China's Cultural System Reform

From Wiki China org cn

China’s Cultural System Reform, initiated in the early 2000s, aims to invigorate the previously sluggish cultural industries, which have been stimulated by three decades of planned economic reforms, to the open market.

Many believe that the reform, which is relevant to a number of industries, including, media, publishing, film and performing, has shaped China’s future just as much as the country’s economic transformation. The reform was given particular emphasis following the sixth plenary of the 17th Central Committee of the Communist Party of China (CPC), which concluded on October 18, 2011. At the session, the Party declared its intention to stimulate cultural development to increase the country’s soft power in the world.

The added value of China’s cultural industries has hovered around the three percent mark since 2000 for its contribution to the GDP. The figure is out of step with the rapid pace of China’s economic growth. Zhao Qizheng, the incumbent dean of Renmin University’s School of Journalism and an ardent advocate of public diplomacy, called China “a country with huge cultural deficits”. He said: “If China continues to export televisions rather than TV programs, it will remain a manufacturing center, despite its 5,000-year-old civilization.”

Liu Binjie, director of the General Administration of Press and Publication and Copyright Administration, said China’s culture and art lack creativity because 90 percent of those industries’ output is not originally designed. “That’s why Chinese love foreign blockbusters, said Liu. “Big foreign films overwhelm ours in terms of creativity and promotion.”

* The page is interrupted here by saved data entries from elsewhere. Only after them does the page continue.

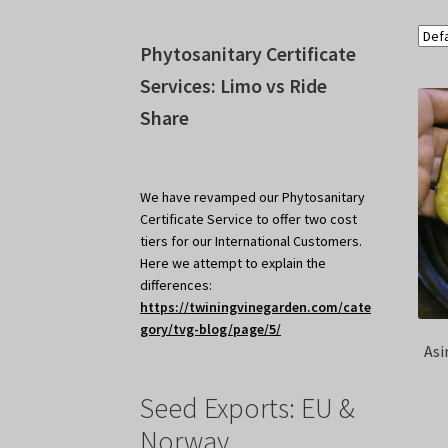
Phytosanitary Certificate
Services: Limo vs Ride
Share
We have revamped our Phytosanitary
Certificate Service to offer two cost
tiers for our International Customers.
Here we attempt to explain the
differences:
https://twiningvinegarden.com/cate
gory/tvg-blog/page/5/
Asi
Seed Exports: EU &
Norway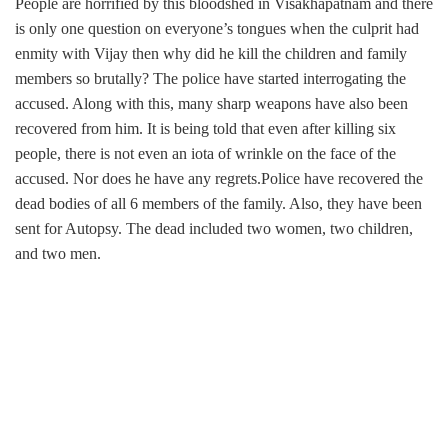
People are horrified by this bloodshed in Visakhapatnam and there
is only one question on everyone’s tongues when the culprit had
enmity with Vijay then why did he kill the children and family
members so brutally? The police have started interrogating the
accused. Along with this, many sharp weapons have also been
recovered from him. It is being told that even after killing six
people, there is not even an iota of wrinkle on the face of the
accused. Nor does he have any regrets.Police have recovered the
dead bodies of all 6 members of the family. Also, they have been
sent for Autopsy. The dead included two women, two children,
and two men.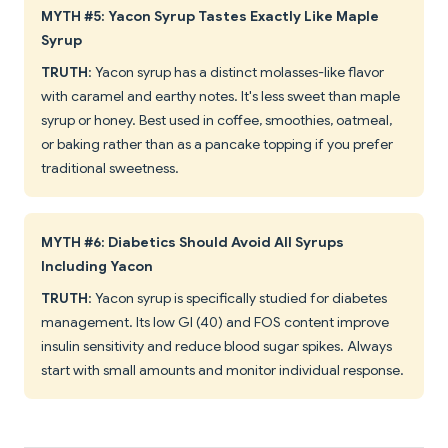
MYTH #5: Yacon Syrup Tastes Exactly Like Maple
Syrup
TRUTH
: Yacon syrup has a distinct molasses-like flavor
with caramel and earthy notes. It's less sweet than maple
syrup or honey. Best used in coffee, smoothies, oatmeal,
or baking rather than as a pancake topping if you prefer
traditional sweetness.
MYTH #6: Diabetics Should Avoid All Syrups
Including Yacon
TRUTH
: Yacon syrup is specifically studied for diabetes
management. Its low GI (40) and FOS content improve
insulin sensitivity and reduce blood sugar spikes. Always
start with small amounts and monitor individual response.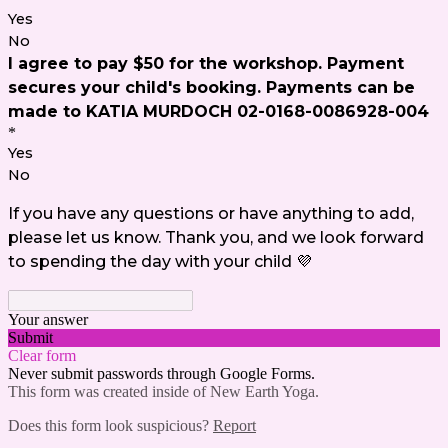
Yes
No
I agree to pay $50 for the workshop. Payment
secures your child's booking. Payments can be
made to KATIA MURDOCH 02-0168-0086928-004
*
Yes
No
If you have any questions or have anything to add,
please let us know. Thank you, and we look forward
to spending the day with your child 💜
Your answer
Submit
Clear form
Never submit passwords through Google Forms.
This form was created inside of New Earth Yoga.
Does this form look suspicious?
Report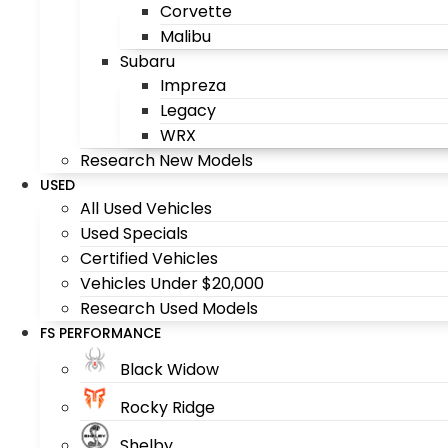
Corvette
Malibu
Subaru
Impreza
Legacy
WRX
Research New Models
USED
All Used Vehicles
Used Specials
Certified Vehicles
Vehicles Under $20,000
Research Used Models
FS PERFORMANCE
Black Widow
Rocky Ridge
Shelby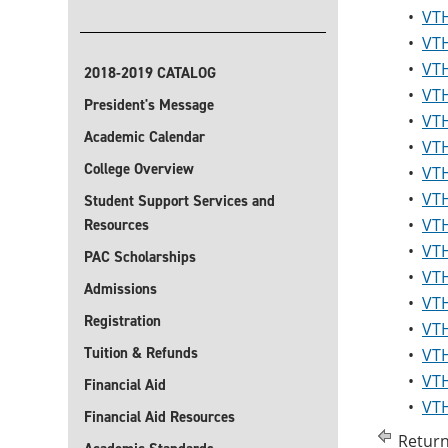
•
VTH
•
VTH
•
VTH
2018-2019 CATALOG
•
VTH
President's Message
•
VTH
Academic Calendar
•
VTH
College Overview
•
VTH
•
VTH
Student Support Services and
•
VTH
Resources
•
VTH
PAC Scholarships
•
VTH
Admissions
•
VTH
Registration
•
VTH
Tuition & Refunds
•
VTH
•
VTH
Financial Aid
•
VTH
Financial Aid Resources
Return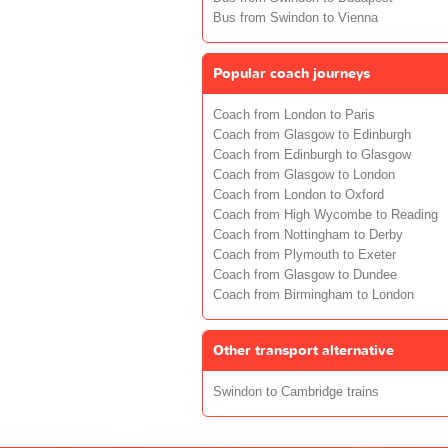
Bus from Swindon to Vienna
Popular coach journeys
Coach from London to Paris
Coach from Glasgow to Edinburgh
Coach from Edinburgh to Glasgow
Coach from Glasgow to London
Coach from London to Oxford
Coach from High Wycombe to Reading
Coach from Nottingham to Derby
Coach from Plymouth to Exeter
Coach from Glasgow to Dundee
Coach from Birmingham to London
Other transport alternative
Swindon to Cambridge trains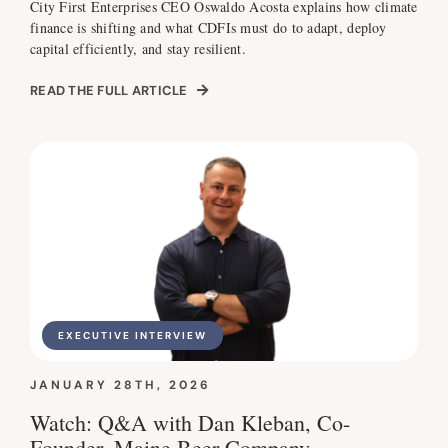
City First Enterprises CEO Oswaldo Acosta explains how climate
finance is shifting and what CDFIs must do to adapt, deploy
capital efficiently, and stay resilient.
READ THE FULL ARTICLE
EXECUTIVE INTERVIEW
JANUARY 28TH, 2026
Watch: Q&A with Dan Kleban, Co-
Founder, Maine Beer Company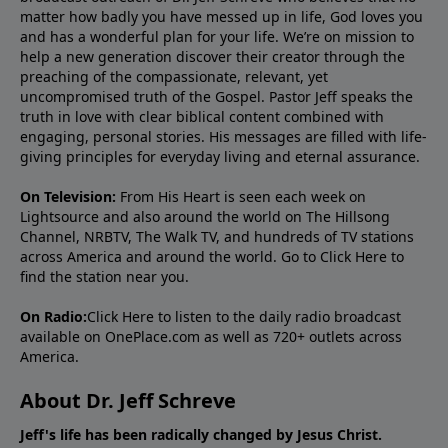
matter how badly you have messed up in life, God loves you
and has a wonderful plan for your life. We’re on mission to
help a new generation discover their creator through the
preaching of the compassionate, relevant, yet
uncompromised truth of the Gospel. Pastor Jeff speaks the
truth in love with clear biblical content combined with
engaging, personal stories. His messages are filled with life-
giving principles for everyday living and eternal assurance.
On Television:
From His Heart is seen each week on
Lightsource and also around the world on The Hillsong
Channel, NRBTV, The Walk TV, and hundreds of TV stations
across America and around the world. Go to
Click Here
to
find the station near you.
On Radio:
Click Here
to listen to the daily radio broadcast
available on OnePlace.com as well as 720+ outlets across
America.
About Dr. Jeff Schreve
Jeff's life has been radically changed by Jesus Christ.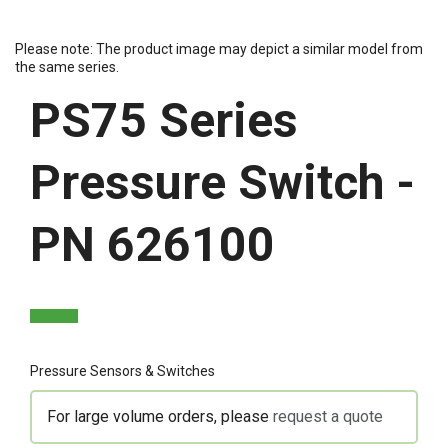
Please note: The product image may depict a similar model from
the same series.
PS75 Series
Pressure Switch -
PN 626100
Pressure Sensors & Switches
For large volume orders, please
request a quote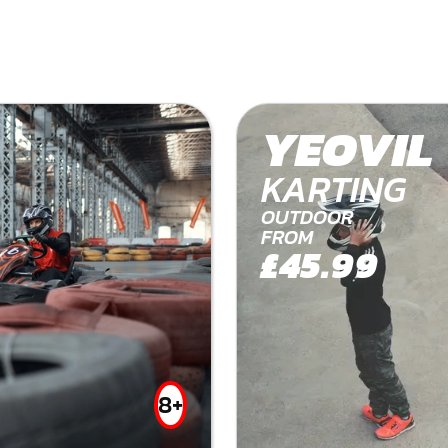
YEOVIL
KARTING
OUTDOOR
FROM
£45.99
8+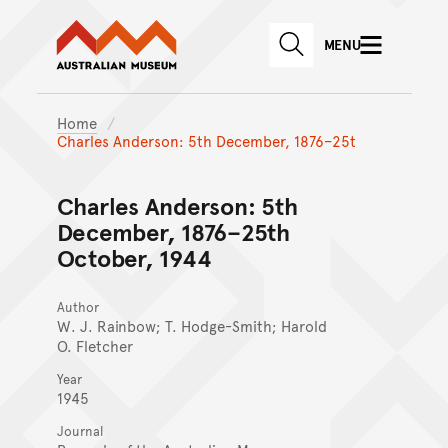
Australian Museum website
Skip to main content
MENU
Skip to acknowledgement o
SEARCH
Skip to footer
Home
Charles Anderson: 5th December, 1876–25t
Charles Anderson: 5th
December, 1876–25th
October, 1944
Author
W. J. Rainbow; T. Hodge-Smith; Harold
O. Fletcher
Year
1945
Journal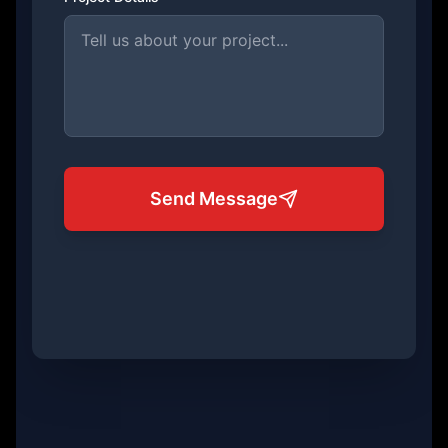
Send Message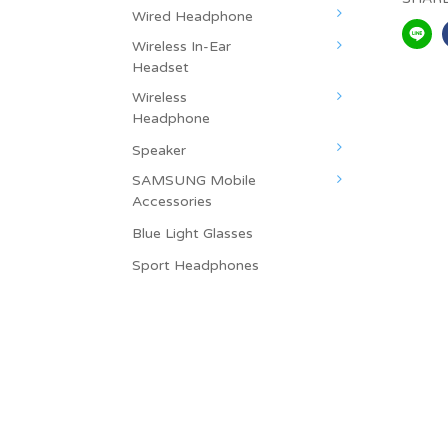
Wired Headphone
Wireless In-Ear
Headset
Wireless
Headphone
Speaker
SAMSUNG Mobile
Accessories
Blue Light Glasses
Sport Headphones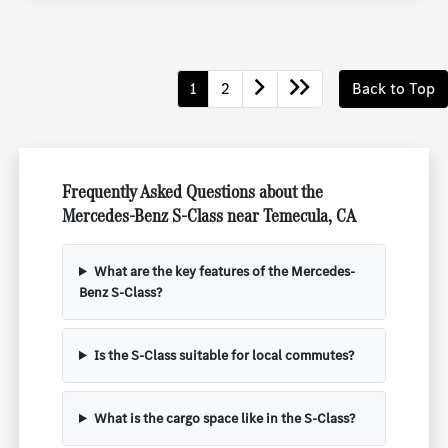
1
2
Back to Top
Frequently Asked Questions about the
Mercedes-Benz S-Class near Temecula, CA
What are the key features of the Mercedes-
Benz S-Class?
Is the S-Class suitable for local commutes?
What is the cargo space like in the S-Class?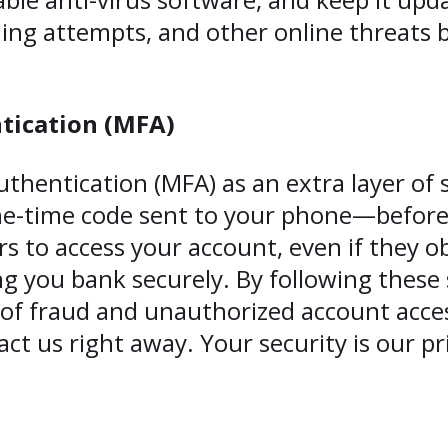
hing attempts, and other online threats
tication (MFA)
thentication (MFA) as an extra layer of s
ne-time code sent to your phone—before 
s to access your account, even if they 
 you bank securely. By following these s
k of fraud and unauthorized account acces
act us right away. Your security is our pri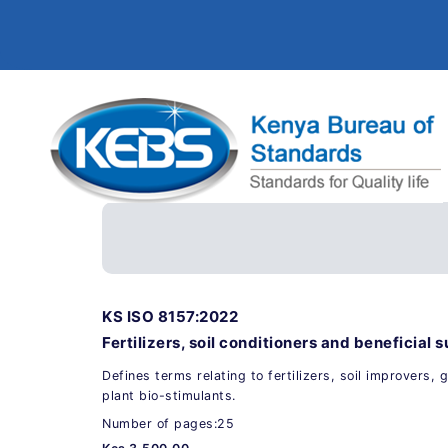
KS ISO 8157:2022
Fertilizers, soil conditioners and beneficia
Defines terms relating to fertilizers, soil improvers,
plant bio-stimulants.
Number of pages:25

China has opened part of the cultural sector to private ownership in order to boost the domestic cultural market. In addition, it has undertaken a systematic reform of State-owned groups, encouraging them to convert to stake-holding cooperation. The restructuring program started to boom between 2006 and 2007, when a number of media, including, Shanghai Xinhua Media Co. Ltd., Xinhua Winshare and Liaoning Publishing and Media Co. Ltd., were listed in the Stock Exchange of Hong Kong Ltd ,on A-share market via reverse merger or initial public offerings (IPO).

However, the country still needs laws and specific policies, following a set of revised legislation, including Copyright Law, Regulations on Administrations of Films, Regulations on Publication Administration and Regulations on the Administration of Commercial Performance, to guarantee a regulated market for the reform.

Qi Yongfeng, a researcher at the Communication University of China’s Institute for Cultural Studies, also stressed the need for immediate action.“Now is the optimum time to deepen culture system reforms,” he said. In an interview with the bilingual business magazine Caijing, Qi commented that the reform should focus on four key aspects: lowering the threshold for investments, allowing cross-region integration, improving legislation in the cultural industries and opening the sector to foreign capital.